In a classification task where the input can only belong to one class, the softmax function is naturally used as the final activation function, taking in “logits” (often from a preceeding linear layer) and outputting proper probabilities.

I am confused about the exact meaning of “logits” because many call them “unnormalized log-probabilities”. Yet they are different from applying log directly to the output of softmax, which are actual probabilities.

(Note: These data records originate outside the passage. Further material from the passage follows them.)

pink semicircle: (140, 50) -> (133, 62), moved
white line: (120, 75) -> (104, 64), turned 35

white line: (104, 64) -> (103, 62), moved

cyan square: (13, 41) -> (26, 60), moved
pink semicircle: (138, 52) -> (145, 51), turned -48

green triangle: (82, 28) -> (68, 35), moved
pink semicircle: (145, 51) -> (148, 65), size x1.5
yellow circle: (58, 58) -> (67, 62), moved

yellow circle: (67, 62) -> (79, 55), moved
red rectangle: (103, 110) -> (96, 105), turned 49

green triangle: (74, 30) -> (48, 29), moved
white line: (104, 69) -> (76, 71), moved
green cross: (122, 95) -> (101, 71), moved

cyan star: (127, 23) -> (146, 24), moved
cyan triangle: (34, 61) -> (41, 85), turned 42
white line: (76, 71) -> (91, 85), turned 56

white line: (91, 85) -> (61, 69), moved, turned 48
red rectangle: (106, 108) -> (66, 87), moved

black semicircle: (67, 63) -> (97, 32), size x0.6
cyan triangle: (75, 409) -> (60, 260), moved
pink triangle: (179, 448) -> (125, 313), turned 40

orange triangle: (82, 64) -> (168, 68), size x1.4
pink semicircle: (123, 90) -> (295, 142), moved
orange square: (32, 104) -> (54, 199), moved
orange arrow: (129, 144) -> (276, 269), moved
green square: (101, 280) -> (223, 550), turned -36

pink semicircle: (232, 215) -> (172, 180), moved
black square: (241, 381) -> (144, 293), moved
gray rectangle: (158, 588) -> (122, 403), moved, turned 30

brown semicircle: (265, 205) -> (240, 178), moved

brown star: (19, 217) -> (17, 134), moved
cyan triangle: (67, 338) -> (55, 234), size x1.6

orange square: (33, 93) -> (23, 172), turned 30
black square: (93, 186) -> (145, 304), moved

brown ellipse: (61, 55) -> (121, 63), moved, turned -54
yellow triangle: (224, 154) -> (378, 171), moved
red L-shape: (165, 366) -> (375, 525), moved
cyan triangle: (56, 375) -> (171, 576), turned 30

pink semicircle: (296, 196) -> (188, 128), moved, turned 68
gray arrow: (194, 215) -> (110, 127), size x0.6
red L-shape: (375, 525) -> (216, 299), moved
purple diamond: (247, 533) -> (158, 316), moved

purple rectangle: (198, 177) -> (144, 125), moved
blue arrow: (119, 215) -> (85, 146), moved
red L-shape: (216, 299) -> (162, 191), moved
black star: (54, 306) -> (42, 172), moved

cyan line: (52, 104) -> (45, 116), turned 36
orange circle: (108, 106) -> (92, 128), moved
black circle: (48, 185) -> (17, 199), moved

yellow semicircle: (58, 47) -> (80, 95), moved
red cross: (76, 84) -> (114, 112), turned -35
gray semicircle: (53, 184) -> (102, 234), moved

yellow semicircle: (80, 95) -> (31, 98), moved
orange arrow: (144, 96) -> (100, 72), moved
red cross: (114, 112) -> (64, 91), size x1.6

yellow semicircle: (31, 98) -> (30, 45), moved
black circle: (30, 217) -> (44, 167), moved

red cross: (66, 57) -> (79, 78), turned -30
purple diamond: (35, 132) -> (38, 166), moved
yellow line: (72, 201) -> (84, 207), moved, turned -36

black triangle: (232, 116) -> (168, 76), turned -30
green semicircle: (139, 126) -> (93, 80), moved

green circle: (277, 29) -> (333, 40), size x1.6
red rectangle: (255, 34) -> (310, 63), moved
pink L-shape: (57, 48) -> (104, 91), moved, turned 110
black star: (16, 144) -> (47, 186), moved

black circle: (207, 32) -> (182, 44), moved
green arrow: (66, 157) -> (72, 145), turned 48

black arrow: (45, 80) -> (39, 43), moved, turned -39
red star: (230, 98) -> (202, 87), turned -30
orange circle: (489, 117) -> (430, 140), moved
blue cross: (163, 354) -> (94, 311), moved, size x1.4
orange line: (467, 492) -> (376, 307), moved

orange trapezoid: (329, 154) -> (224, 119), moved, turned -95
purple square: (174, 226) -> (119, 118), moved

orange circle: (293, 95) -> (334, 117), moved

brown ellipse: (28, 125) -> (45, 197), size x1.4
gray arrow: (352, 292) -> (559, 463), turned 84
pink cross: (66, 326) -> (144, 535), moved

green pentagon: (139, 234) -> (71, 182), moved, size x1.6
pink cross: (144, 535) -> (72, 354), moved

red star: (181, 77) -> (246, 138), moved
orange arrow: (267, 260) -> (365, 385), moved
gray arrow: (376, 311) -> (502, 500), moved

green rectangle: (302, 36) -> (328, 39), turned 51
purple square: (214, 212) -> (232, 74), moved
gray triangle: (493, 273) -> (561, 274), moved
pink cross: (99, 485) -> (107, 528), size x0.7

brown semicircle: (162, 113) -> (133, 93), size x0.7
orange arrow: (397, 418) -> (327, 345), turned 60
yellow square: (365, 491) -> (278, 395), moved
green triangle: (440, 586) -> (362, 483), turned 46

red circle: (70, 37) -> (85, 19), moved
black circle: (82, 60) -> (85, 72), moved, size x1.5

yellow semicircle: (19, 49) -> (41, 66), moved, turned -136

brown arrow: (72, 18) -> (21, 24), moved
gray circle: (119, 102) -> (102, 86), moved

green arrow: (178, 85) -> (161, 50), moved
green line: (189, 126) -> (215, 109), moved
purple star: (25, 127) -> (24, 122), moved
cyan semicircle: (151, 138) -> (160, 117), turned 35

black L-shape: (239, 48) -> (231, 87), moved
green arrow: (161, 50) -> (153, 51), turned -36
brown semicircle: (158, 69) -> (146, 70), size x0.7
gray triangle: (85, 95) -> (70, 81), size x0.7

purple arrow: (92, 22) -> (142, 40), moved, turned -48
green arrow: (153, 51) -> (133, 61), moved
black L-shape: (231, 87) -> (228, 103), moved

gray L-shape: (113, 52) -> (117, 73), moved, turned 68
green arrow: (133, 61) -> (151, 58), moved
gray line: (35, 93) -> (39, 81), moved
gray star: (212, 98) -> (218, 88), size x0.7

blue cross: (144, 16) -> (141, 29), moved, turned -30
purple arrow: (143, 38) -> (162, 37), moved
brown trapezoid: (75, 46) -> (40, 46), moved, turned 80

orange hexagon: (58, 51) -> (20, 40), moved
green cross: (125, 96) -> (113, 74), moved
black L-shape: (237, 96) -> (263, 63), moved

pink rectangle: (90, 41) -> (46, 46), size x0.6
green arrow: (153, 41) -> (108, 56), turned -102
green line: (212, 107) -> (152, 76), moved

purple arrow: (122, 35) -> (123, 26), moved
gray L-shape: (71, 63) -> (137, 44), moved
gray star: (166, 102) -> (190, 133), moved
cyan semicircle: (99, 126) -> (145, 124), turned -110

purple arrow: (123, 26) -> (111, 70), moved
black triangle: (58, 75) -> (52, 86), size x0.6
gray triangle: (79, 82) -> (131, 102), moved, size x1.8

For example, consider the following experiment:

```
import torch
import torch.nn.functional as F
logits = torch.tensor([51., 50., 49., 48.])
print('Probas from logits:\n', F.softmax(logits, dim=0))
print('Log-softmax:\n', F.log_softmax(logits, dim=0))
print('Difference between logits and log-softmax:\n', logits - F.log_softmax(logits, dim=0))
print('Probas from log-softmax:\n', F.softmax(F.log_softmax(logits, dim=0), dim=0))
```

and its output:

```
Probas from logits:
tensor([0.6439, 0.2369, 0.0871, 0.0321])
Log-softmax:
tensor([-0.4402, -1.4402, -2.4402, -3.4402])
Difference between logits and log-softmax:
tensor([51.4402, 51.4402, 51.4402, 51.4402])
Probas from log-softmax:
tensor([0.6439, 0.2369, 0.0871, 0.0321])
```

We can see that 1) the difference between the logits and the result of log-softmax is a constant and 2) the logits and the result of log-softmax yield the same probabilities after applying softmax.

So, my question is, why do we have a designated function for log-softmax? Why would we ever need the log-softmax of logits?